After four years on the tour, Schindler lost his Tour Card after the 2021 PDC World Darts Championship, where he did not qualify. He won his Tour Card immediately back at the 2021 European Q School via the Order of Merit. He made it to the third round of 2021 UK Open, his other big event was 2021 Grand Slam of Darts, to where he qualified via PDC Qualifying Event in November. He played in the group with Gerwyn Price, Nathan Rafferty and Krzysztof Ratajski, lost first two matches against Ratajski and Rafferty. He won over Price in the last match, but placed 4th in the group and was eliminated. Schindler secured his first win on 2021 Players Championship Finals, where he defeated Ian White, losing to Price in the second round.
Schindler then won the 2021 PDC Europe Super League to qualify for the 2022 PDC World Darts Championship.

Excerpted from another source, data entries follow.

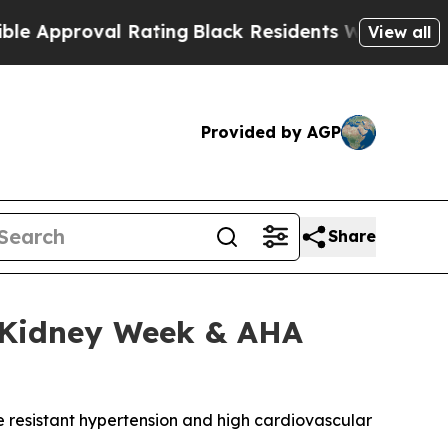
roval Rating
Black Residents Warned of Abusive C
View all
Provided by AGP
Share
N Kidney Week & AHA
e resistant hypertension and high cardiovascular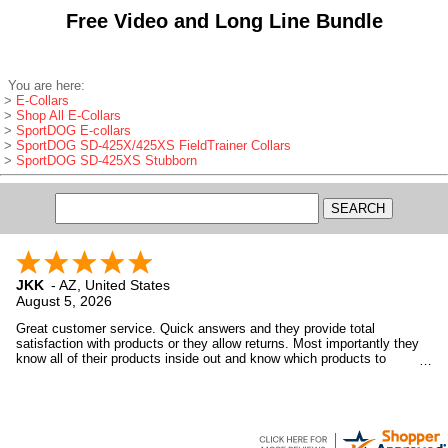
Free Video and Long Line Bundle
You are here:
>
E-Collars
>
Shop All E-Collars
>
SportDOG E-collars
>
SportDOG SD-425X/425XS FieldTrainer Collars
>
SportDOG SD-425XS Stubborn
JKK
-
AZ
,
United States
August 5, 2026
Great customer service. Quick answers and they provide total
satisfaction with products or they allow returns. Most importantly they
know all of their products inside out and know which products to
recommend to customers based upon the customer's needs, not want
GDS wants to sell.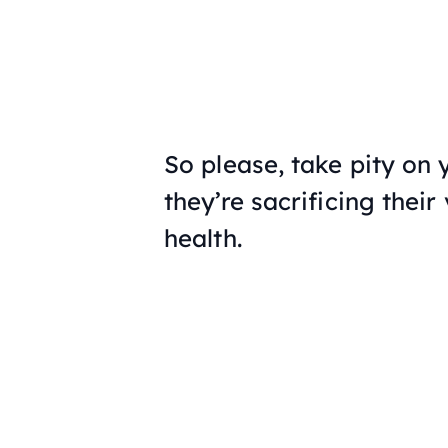
So please, take pity on 
they’re sacrificing their
health.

After two-year break Schindler played 2022 PDC World Darts Championship, but lost to fellow German Florian Hempel 0–3 in the first round. In 2022 UK Open he made it to the fifth round, later on he made his debut on two other majors, qualifying for 2022 World Matchplay and 2022 World Grand Prix. Schindler returned to the Germany squad for 2022 PDC World Cup of Darts and with Clemens by his side they made it to the quarter-finals, where they lost to Wales. For the first time since 2018 he qualified for 2022 European Championship.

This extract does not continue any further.